How is the washing of turbine blades carried out with the condensate?

Answers:

  1. The washing is carried out with the condensate at 100C.
  2. The turbine is cooled or heated up to 100C and filled with the condensate via a turbine drain.
  3. The rotor is turned or barred by hand and the condensate is drained after 2 to 4 hours.
  4. It is then again filled with the condensate at 100C (but up to the rotor center-level), the rotor is rotated and the condensate is drained after sometime. This process is repeated several times.

How is turbine blade washing with wet steam carried out?

Answers:

  1. Wet steam produced usually by injecting cold condensate into the superheated steam, is introduced to the turbine which is kept on running at about 20% of nominal speed.
  2. For backpressure turbine the exhaust steam is let out into the open air through a gate valve. For a condensing turbine, the vacuum pump is kept out of service while cooling water is running, with the effect that the entering cooling steam is condensed. The condensate is drained off.
  3. The washing steam condition is gradually adjusted to a final wetness of 0.9 to 0.95.

    Note, it is important:

  4. not to change washing steam temperature by 10C/min,
  5. to keep all turbine cylinder drains open.

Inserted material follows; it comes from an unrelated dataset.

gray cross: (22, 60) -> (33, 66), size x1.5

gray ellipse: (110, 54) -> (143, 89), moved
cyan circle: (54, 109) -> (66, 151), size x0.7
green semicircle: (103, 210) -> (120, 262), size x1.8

How is velocity compounding accomplished?

Answers:

  1. This is accomplished by an arrangement with alternate rows of fixed blades and moving blades. The mounted on the casing while the moving blades are keyed in series on a common shaft. The function of the fixed blades is to correct the direction of entry of steam to the next row of moving blades.
  2. The high velocity steam leaving the nozzles passes on to the 1st row of moving blades where it suffers a partial velocity drop.
  3. Its direction is then corrected by the next row of fixed blades and then it enters the 2nd row of moving blades. Here the steam velocity is again partially reduced. Since only part of the velocity of the steam is used up in each row of the moving blades, a slower turbine results. This is how velocity compounding works.

How many governors are needed for safe turbine operation? Why?

Answer:  Two independent governors are needed for safe turbine operation:

  1. One is an over speed or emergency trip that shuts off the steam at 10 percent above running speed (maximum speed).
  2. The second, or main governor, usually controls speed at a constant rate; however, many applications have variable speed control.

How many types of particle-impact damage occur in turbine blades?

Answers:

  1. Erosion/corrosion.
  2. Foreign-particle impacts.
  3. Solid-particle erosion.
  4. Water damage.

How to prevent turbine deposition?

Answers:

By upgrading the quality of steam. That is by ensuring proper:

  1. Boiler feed water quality.
  2. Steam boiler model.
  3. Boiler design.
  4. Boiler operation.

How will you detect that misalignment is the probable cause of excessive vibration?

Answers:

  1. Coupling to the driven machine is to be disconnected.
  2. The turbine is to be run alone.
  3. If the turbine runs smoothly, either misalignment, worn coupling or the driven equipment is the cause of the trouble.

How would you slop a leaky tube in a condenser that was contaminating the feed-water?

Answer:  To stop a leaky tube from contaminating the feed water, shut down, remove the water-box covers, and fill the steam space with water. By observing the tube ends you can find the leaky tube. An alternate method is to put a few pounds of air pressure in the steam space, flood the water boxes to the top inspection plate, and observe any air bubbles. Once you have found the leaky tube, drive a tapered bronze plug (coated with white lead) into each end of the tube to cut it out of service. This allows you to use the condenser since the tubes need not be renewed until about 10 percent of the tubes are plugged.

How would you stop air from leaking into a condenser?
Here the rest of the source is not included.